L’Évêque de Marseille, avec qui ma belle-fille et le Marquis de Muy votre grand-père ; étaient d’une intimité parfaite, n’a jamais voulu répondre à aucune de leurs questions sur le Cardinal ou sur le Comte Girao. Celui-ci m’a révélé des choses bien tristes, mais ce qui nous rassérénait cependant pour le salut de son oncle, c’était la sainte frayeur et la résolution qu’il avait montrée pour ne pas communier profanatoirement après souper, en viatique et sans être véritablement en danger de mort… J’étais sa marraine ; il en résulte une obligation sacrée, mon Enfant, et je vous recommande l’entretien de la messe que j’ai fondée pour le repos de son âme à Saint Sulpice.

  1. Voyez la 2e lettre de Rousseau à Mme de Créquy à la fin de cet ouvrage.

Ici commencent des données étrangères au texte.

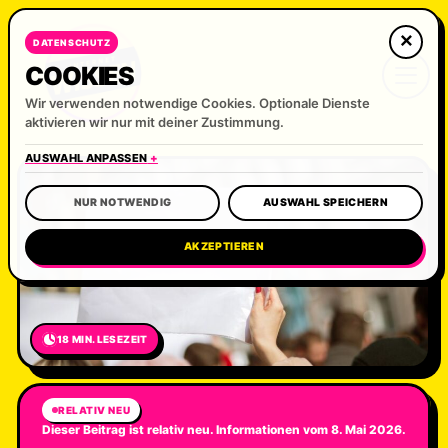
×
DATENSCHUTZ
COOKIES
Wir verwenden notwendige Cookies. Optionale Dienste
aktivieren wir nur mit deiner Zustimmung.
AUSWAHL ANPASSEN
NUR NOTWENDIG
AUSWAHL SPEICHERN
AKZEPTIEREN
18 MIN. LESEZEIT
RELATIV NEU
Dieser Beitrag ist relativ neu. Informationen vom 8. Mai 2026.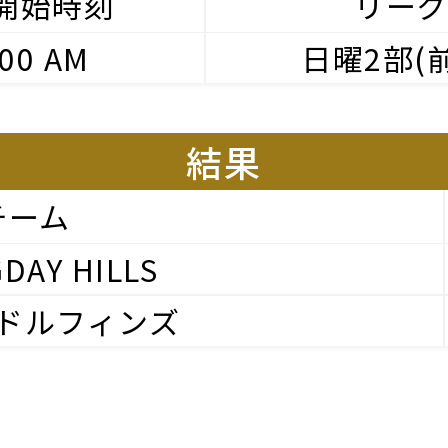
開始時刻
リー
:00 AM
日曜2部(
結果
チーム
DAY HILLS
ドルフィンズ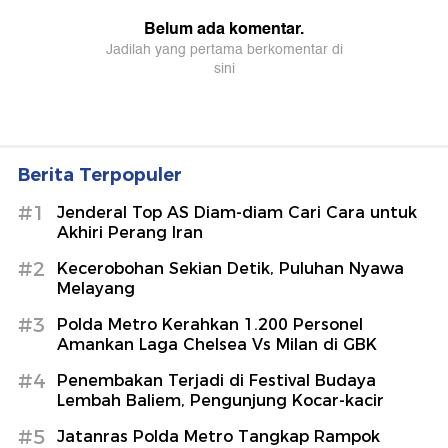
Berita Terpopuler
#1
Jenderal Top AS Diam-diam Cari Cara untuk
Akhiri Perang Iran
#2
Kecerobohan Sekian Detik, Puluhan Nyawa
Melayang
#3
Polda Metro Kerahkan 1.200 Personel
Amankan Laga Chelsea Vs Milan di GBK
#4
Penembakan Terjadi di Festival Budaya
Lembah Baliem, Pengunjung Kocar-kacir
#5
Jatanras Polda Metro Tangkap Rampok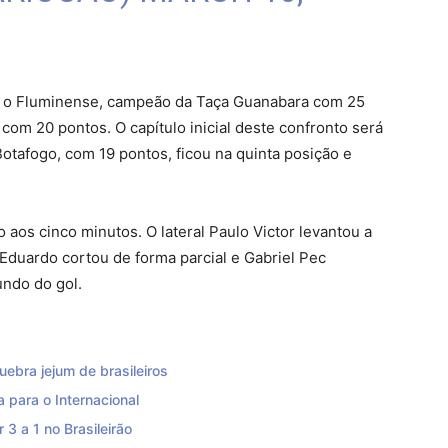
ns o Fluminense, campeão da Taça Guanabara com 25
com 20 pontos. O capítulo inicial deste confronto será
Botafogo, com 19 pontos, ficou na quinta posição e
 aos cinco minutos. O lateral Paulo Victor levantou a
 Eduardo cortou de forma parcial e Gabriel Pec
undo do gol.
ebra jejum de brasileiros
a para o Internacional
3 a 1 no Brasileirão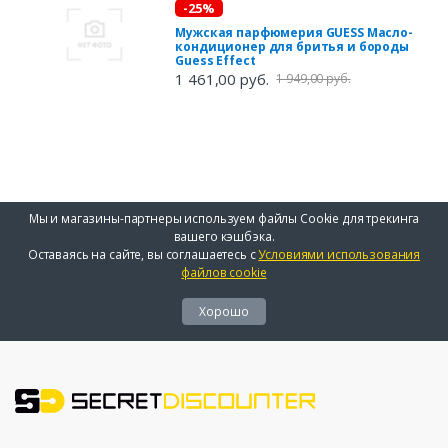
-25%
Мужская парфюмерия GUESS Масло-
кондиционер для бритья и бороды
Guess Effect
1 461,00 руб.
1 949,00 руб.
Мы и магазины-партнеры используем файлы Cookie для трекинга
вашего кэшбэка.
Оставаясь на сайте, вы соглашаетесь с
Условиями использования
файлов cookie
Хорошо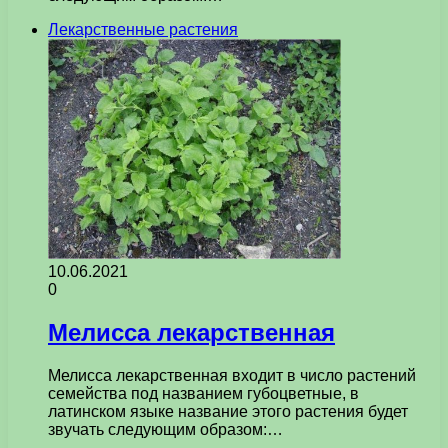
Лекарственные растения
10.06.2021
0
Мелисса лекарственная
Мелисса лекарственная входит в число растений
семейства под названием губоцветные, в
латинском языке название этого растения будет
звучать следующим образом:…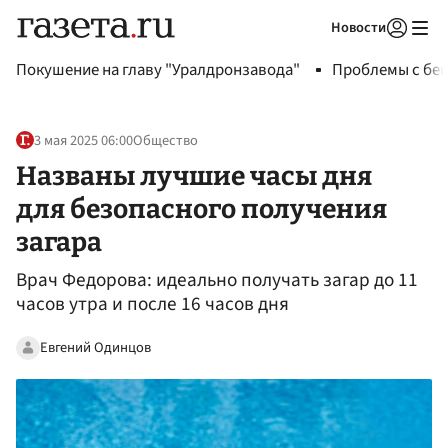
Новости
Авторизоваться
Покушение на главу "Уралдронзавода"
Проблемы с бен
3 мая 2025 06:00
Общество
Названы лучшие часы дня
для безопасного получения
загара
Врач Федорова: идеально получать загар до 11
часов утра и после 16 часов дня
Евгений Одинцов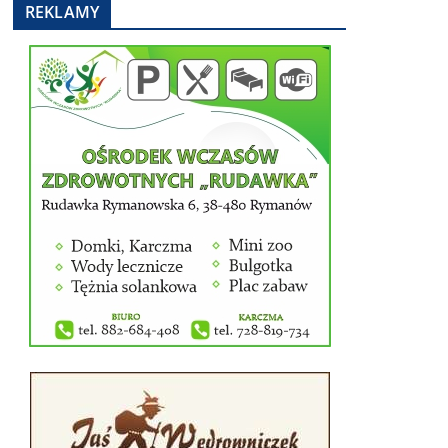
REKLAMY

  2. Sébastien légitimé de Créquy, Chevalier de Malte au grand prieuré de Flandre et Mestre-de-camp de cavalerie au service de France, mort en 1794, âgé de 69 ans. Il était fils naturel du Comte de Créquy-Canaples et de Noble Sébastienne Eymerk, Damoiselle de Riskle en Brabant, lors solus et non mariés, porte la charte impériale de sa légitimation, datée du 14 juin 1756.
    (Note de l’Auteur.)
  3. « Vous este dévots non plus qu’une hottée de singes et doulx comme un baril de moustarde. Vous machinez tout jour quelque diablerie contre les légistes, le guet, les sergents et les dévotes sucrées que vous allez faire dampner à l’église. — Oh ! oh ! leur disait tristement leur uncle Jobelin, vous avez de l’entendement comme un bréviaire dezchiré, de la preudance comme un limas sortant des fraises, etc. »
    (Note de l’Édit.)
  4. Jean-Baptiste de Belloy, mort Archevêque de Paris et Cardinal, en 1808, âgé de 99 ans.